Was macht eigentlich 23andMe? Das kalifornische Unternehmen machte vor einigen Jahren Furore damit , anhand genetischer Analysen aus einer Speichelprobe  (“23andMe DNA Spit Kit”) persönliche Gesundheitsprofile zu erstellen, die einem verraten sollen, welchen Gesundheitsrisiken man so ins Auge zu schauen hat. Ein einfacher Spucktest zu 300 Dollar und Du weißt, welche Krankheiten dir mit welcher Wahrscheinlichkeit bevorstehen.

Eine besondere Note (vielleicht auch eine gewisse Hipness) erzielte das Unternehmen auch dadurch, dass eine der Gründerinnen Anne Wojcicki ist, die Noch-Ehefrau von Google-Mitbegründer Sergei Brin. Brin (und auch Google) hat sich finanziell am Unternehmen beteiligt. So sammelt der eine Daten von Internetnutzern, während die andere genetische Daten ihrer Kunden sammelt. Und beide suchen und finden Wege, damit Geld zu verdienen.

Voila_Capture753

Bisher beschränkte sich das bei 23andMe vor allem auf die Analyse genetischen Materials für die medizinischen Gesundheitsprofile und Abstammungsanalysen. Seit kurzem bietet die Firma das Spuckset für 99 Dollar an. Wenn man die News weltweit zuletzt über das Biotech-Unternehmen verfolgte, sah es nicht so aus, als würde sich das Geschäft der Firma wesentlich ändern.

Bis letzte Woche: Praktisch völlig unbemerkt von einer größeren Öffentlichkeit erhielt 23andMe am 24. September vom US-Patentamt ein Patent zugeteilt (beantragt 2008), das in eine neue und – wie ich finde  beunruhigende – Richtung weist, mit der die Firma möglicherweise künftig Geld verdienen will (siehe aber auch Zusatz am Ende des Artikels).

(und ich finde es völlig erstaunlich, dass dies bisher weltweit offenbar kaum jemand mitbekommen hat und darüber berichtet.)

Der Titel und die Zusammenfassung des Patents mit der Nummer 8543339 lautet:

Gamete donor selection based on genetic calculations

Gamete donor selection includes receiving a specification including a phenotype of interest, receiving a genotype of a recipient and a plurality of genotypes of a respective plurality of donors, determining statistical information pertaining to the phenotype of interest based at least in part on different pairings of the genotype of the recipient and a genotype of a donor in the plurality of donors, and identifying a preferred donor among the plurality of donors, based at least in part on the statistical information determined.

In dieser Zusammenfassung ist nur die Rede von einem “phenotype of interest”, aber im Kern geht es darum: Anhand der computergestützten Analyse genetischer Profile könnte ein Service angeboten werden, der es ermöglicht die Chancen bestimmter Merkmale oder Eigenschaften eines künftigen Babys zu erhöhen oder zu verringern, indem die genetischen Daten einer Person mit den genetischen Daten vieler anderer Personen abgeglichen wird.
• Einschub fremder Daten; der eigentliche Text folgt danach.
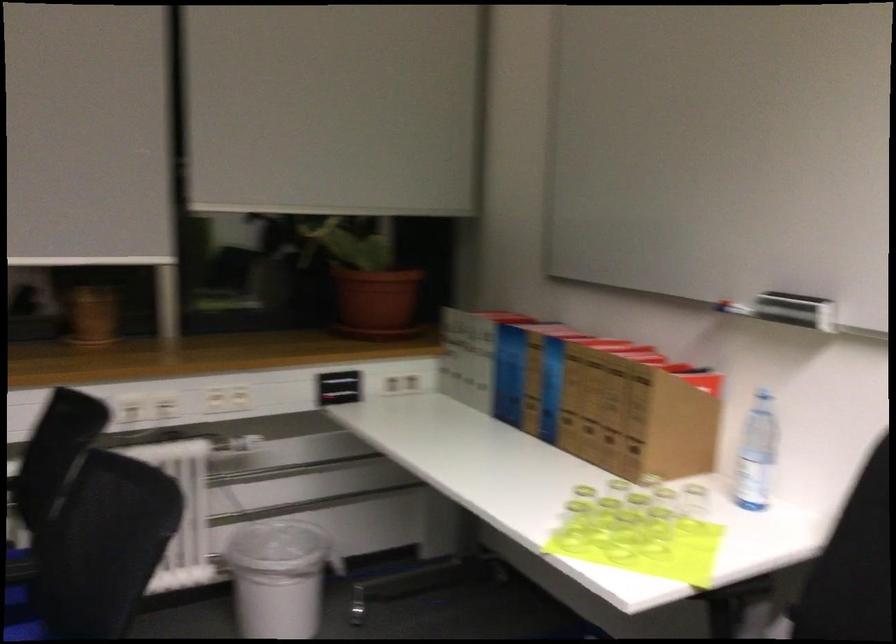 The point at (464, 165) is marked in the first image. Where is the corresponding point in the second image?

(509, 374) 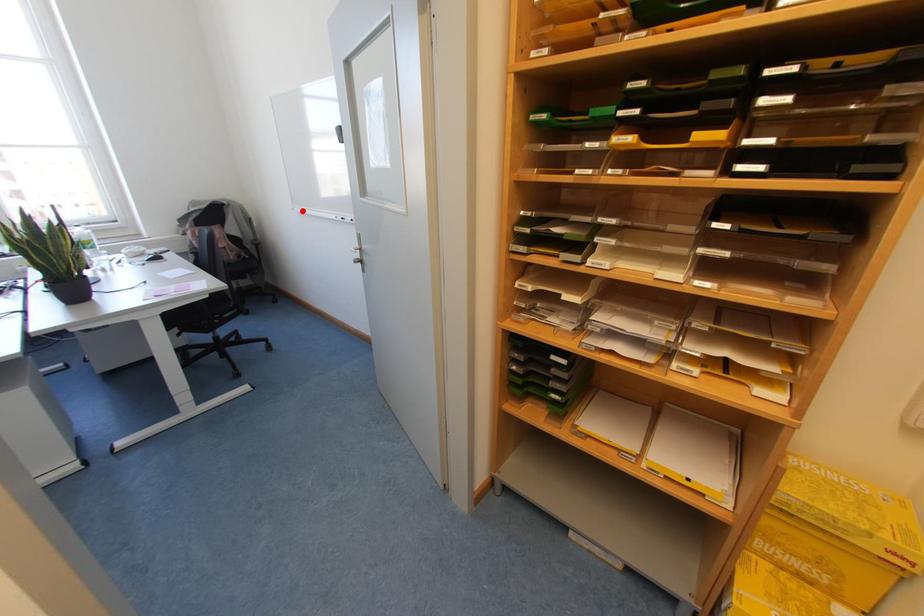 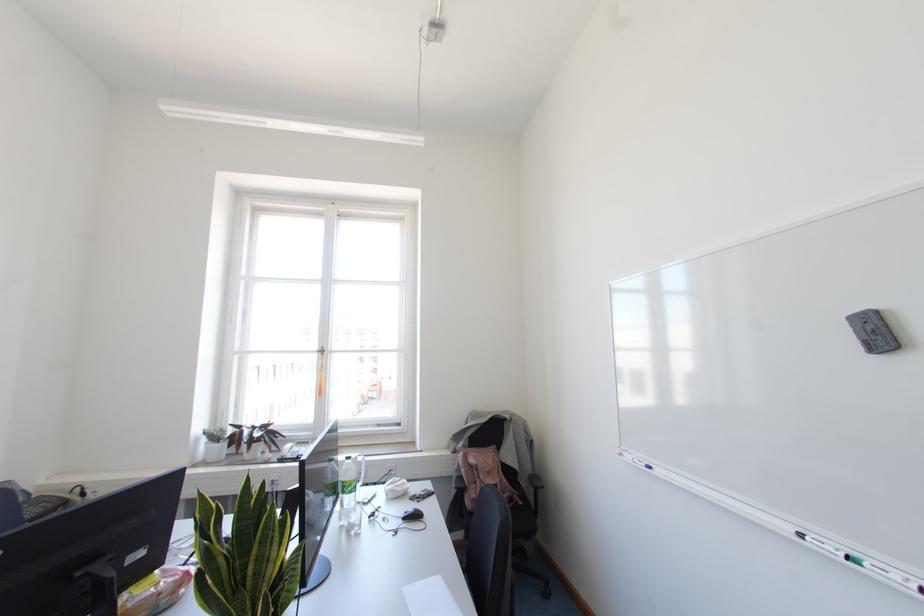 In the second image, find the point that corresponds to the highlighted location in the first image.

(649, 467) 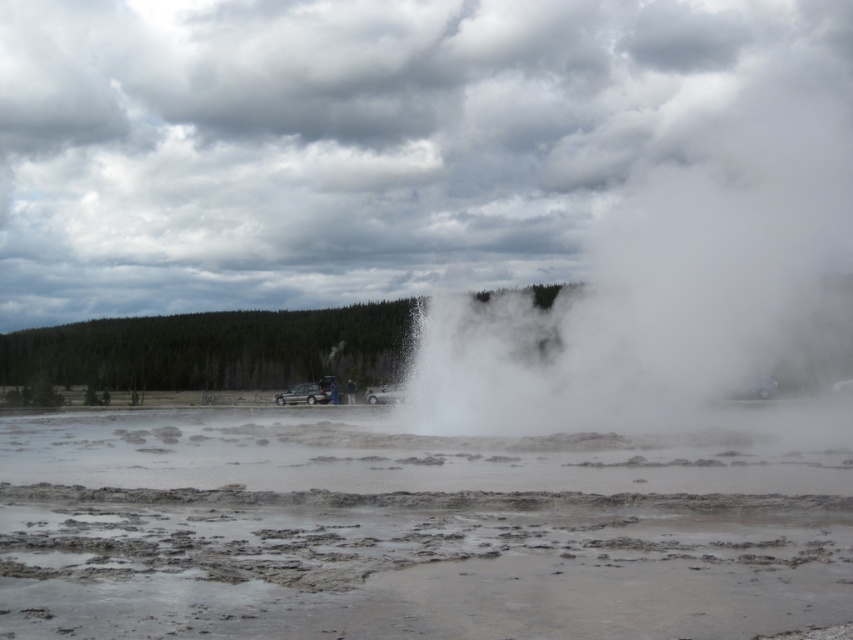 You are a hiker trying to cross the geothermal area. You see the muddy water at center and the white vapor at center. Which one is wider? Please choose between the two.

The white vapor at center is wider than the muddy water at center.

You are a hiker who wants to cross the area safely. Given that the muddy water at center and white vapor at center are both present, which one is taller and therefore poses a greater risk of blocking your path?

The white vapor at center is taller than the muddy water at center, so it poses a greater risk of blocking your path. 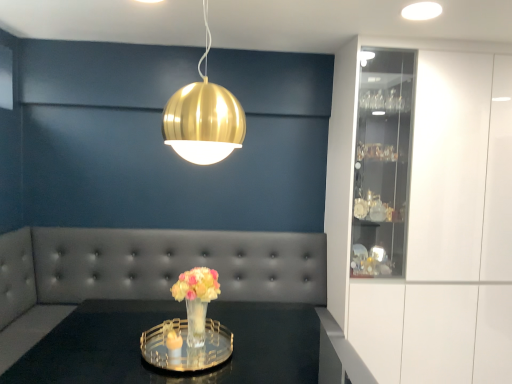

Oder, um es profan zu sagen: Wer passt am besten zu meinem genetischen Profil, damit unser gemeinsamer Nachkomme, mit größerer Wahrscheinlichkeit die und die Eigenschaften hat oder nicht hat.

Den richtigen Spender aussuchen, damit das Kind die gewünschten Eigenschaften hat

Eigenschaften und Merkmale können laut dem Patent alles mögliche sein. 23andMe verdeutlicht den Servcie an verschiedenen Beispielen, etwa der Fähigkeit bitteren Geschmack wahr zunehmen (einige Menschen mit einer bestimmten Genkombination können dies nicht) oder das Risiko, eine altersabhängige Makuladegenation zu erleiden (eine Augenerkrankung auf der Netzhaut).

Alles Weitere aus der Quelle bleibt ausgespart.